[Saved data entries]
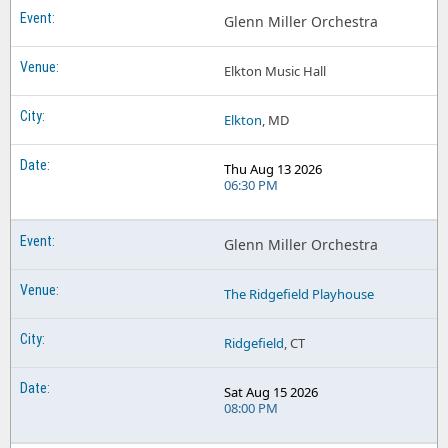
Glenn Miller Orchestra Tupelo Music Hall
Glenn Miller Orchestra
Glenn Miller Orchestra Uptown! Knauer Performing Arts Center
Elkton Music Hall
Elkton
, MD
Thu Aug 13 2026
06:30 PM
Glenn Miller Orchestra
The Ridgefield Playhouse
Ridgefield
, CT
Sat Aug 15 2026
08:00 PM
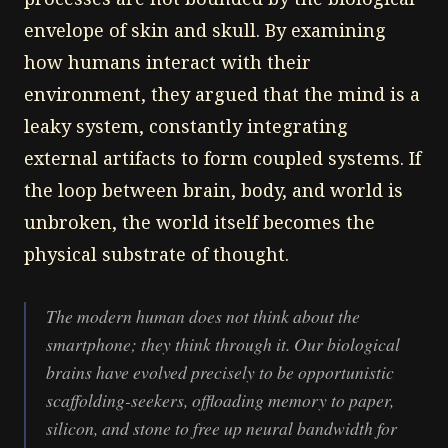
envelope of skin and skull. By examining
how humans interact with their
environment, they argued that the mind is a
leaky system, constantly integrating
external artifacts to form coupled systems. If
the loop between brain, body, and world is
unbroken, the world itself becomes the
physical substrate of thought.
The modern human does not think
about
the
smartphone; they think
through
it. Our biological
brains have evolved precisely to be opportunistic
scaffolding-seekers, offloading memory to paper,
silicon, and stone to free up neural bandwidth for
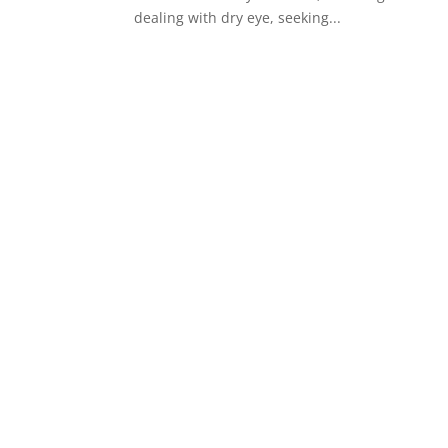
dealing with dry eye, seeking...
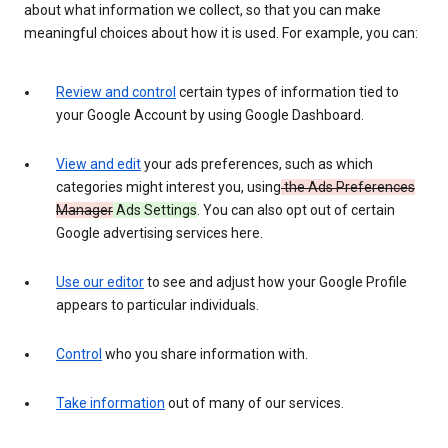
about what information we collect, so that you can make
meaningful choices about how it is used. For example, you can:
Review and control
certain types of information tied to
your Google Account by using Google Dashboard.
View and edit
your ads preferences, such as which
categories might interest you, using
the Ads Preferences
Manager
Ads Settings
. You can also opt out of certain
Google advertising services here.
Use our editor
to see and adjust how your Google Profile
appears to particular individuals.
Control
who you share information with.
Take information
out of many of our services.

> **WHAT YOU HAVE TO DO**:
In the lines above, find the word "certain" and copy each line that contains it.

> **EXERCISE RESULT**:
certain types of information tied to
. You can also opt out of certain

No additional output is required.